A prevailing lack of economic opportunity is driving out people in their 20s, 30s and 40s, McGovern said, and it is leading to the erosion of community life.
"We should be scared to death," he said.
Forester: timber industry needs legislative boost
Jim Cappelliano, a forester, also disagreed with Duvall's assertion that the Adirondacks' economic decline was shared by rural America. He said park agency restrictions were hampering the economy, as state land acquisition meant a lot of timber was now off-limits for harvesting.
"We're operating with one hand shackled behind our backs," he said.
Kevin Bartlett, a paper mill worker from Ticonderoga, echoed the point.

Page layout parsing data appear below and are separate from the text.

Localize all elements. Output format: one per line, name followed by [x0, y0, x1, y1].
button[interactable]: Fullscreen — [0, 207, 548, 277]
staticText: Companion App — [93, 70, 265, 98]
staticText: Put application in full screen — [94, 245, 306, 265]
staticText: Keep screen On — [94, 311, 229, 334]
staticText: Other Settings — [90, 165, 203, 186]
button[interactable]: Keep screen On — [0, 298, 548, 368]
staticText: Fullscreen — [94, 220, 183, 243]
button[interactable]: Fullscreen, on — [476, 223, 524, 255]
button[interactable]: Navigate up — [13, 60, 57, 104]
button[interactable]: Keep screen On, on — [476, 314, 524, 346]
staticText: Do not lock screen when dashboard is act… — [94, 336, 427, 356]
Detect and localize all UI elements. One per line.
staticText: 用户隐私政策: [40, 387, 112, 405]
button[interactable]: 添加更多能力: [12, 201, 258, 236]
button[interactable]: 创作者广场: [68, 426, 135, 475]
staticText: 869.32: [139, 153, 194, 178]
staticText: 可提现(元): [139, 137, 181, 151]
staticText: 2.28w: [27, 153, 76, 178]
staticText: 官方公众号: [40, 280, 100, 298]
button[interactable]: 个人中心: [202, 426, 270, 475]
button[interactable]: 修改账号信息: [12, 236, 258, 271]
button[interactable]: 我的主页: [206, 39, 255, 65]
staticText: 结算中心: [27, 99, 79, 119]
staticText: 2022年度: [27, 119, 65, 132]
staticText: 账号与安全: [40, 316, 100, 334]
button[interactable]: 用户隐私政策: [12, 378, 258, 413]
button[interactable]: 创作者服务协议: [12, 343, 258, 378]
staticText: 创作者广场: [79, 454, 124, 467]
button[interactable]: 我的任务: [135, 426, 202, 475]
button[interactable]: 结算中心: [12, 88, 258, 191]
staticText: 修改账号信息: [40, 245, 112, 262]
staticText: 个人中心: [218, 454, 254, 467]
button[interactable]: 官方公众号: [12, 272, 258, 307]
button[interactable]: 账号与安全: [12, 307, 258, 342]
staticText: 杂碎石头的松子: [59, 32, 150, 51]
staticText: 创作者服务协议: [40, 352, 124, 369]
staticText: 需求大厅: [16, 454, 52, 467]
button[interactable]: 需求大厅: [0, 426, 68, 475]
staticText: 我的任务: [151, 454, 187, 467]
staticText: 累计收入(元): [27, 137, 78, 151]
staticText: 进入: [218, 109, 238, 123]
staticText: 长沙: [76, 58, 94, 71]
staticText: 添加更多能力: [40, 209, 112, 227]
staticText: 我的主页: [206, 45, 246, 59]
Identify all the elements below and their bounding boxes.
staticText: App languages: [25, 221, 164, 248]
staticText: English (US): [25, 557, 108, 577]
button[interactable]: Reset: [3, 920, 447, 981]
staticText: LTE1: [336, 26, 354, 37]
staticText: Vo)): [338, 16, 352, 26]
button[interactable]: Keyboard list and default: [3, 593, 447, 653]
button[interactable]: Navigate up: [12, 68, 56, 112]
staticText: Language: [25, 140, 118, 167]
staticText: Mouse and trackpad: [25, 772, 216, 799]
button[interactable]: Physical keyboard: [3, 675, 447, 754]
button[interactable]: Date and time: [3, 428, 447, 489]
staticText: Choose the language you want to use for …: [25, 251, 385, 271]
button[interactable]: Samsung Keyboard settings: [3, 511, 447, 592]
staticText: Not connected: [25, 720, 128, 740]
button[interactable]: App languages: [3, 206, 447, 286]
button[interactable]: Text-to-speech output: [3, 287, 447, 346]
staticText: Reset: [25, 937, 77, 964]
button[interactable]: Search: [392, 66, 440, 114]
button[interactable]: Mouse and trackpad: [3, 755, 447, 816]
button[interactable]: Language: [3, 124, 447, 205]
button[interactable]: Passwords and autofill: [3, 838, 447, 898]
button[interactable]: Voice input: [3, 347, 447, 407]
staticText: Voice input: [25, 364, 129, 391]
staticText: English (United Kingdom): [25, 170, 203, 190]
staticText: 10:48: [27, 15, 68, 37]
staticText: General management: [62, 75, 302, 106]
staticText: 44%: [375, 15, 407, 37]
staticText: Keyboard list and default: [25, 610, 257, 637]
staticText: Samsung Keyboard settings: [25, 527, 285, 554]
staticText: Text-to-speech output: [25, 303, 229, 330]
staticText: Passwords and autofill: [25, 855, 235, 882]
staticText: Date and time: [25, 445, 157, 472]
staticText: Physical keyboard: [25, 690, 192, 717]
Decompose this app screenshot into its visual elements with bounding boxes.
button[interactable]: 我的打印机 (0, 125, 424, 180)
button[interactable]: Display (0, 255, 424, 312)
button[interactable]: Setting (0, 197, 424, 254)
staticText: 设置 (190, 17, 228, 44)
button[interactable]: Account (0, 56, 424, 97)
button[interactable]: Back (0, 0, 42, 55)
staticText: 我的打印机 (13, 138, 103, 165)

"Paper mills are the last bastion of good-paying work for high school graduates," he said. "Regulations are being rammed down our throats, and bureaucracies hamstring us," he said.
Carol Gregson, 83, of Olmstedville also said that development of the lumber and timber business made sense.
"Lumbering is natural and sustainable," she said.
Residents: cut bureaucracy, taxes
Kathie Ferullo of Warrensburg told the legislators hosting the meeting that high taxes were a primary cause of the migration of youth.
"You have to really work on property taxes and make sure young people can stay here," she said.
Mark Hall, supervisor of the Town of Fine (St. Lawrence County) said state legislative support was needed for boosting industry. He cited the success of reviving a paper mill that had closed down. Now it employs 120 people, although decades ago it hosted 400 to 500 workers, he said.
But more help is needed from legislators to create or retain vital jobs, he said. A former industrial site in his town, now contaminated, needs to be cleaned up with the help of the state so a proposed biomass plant with 100 or so jobs can be built, he said.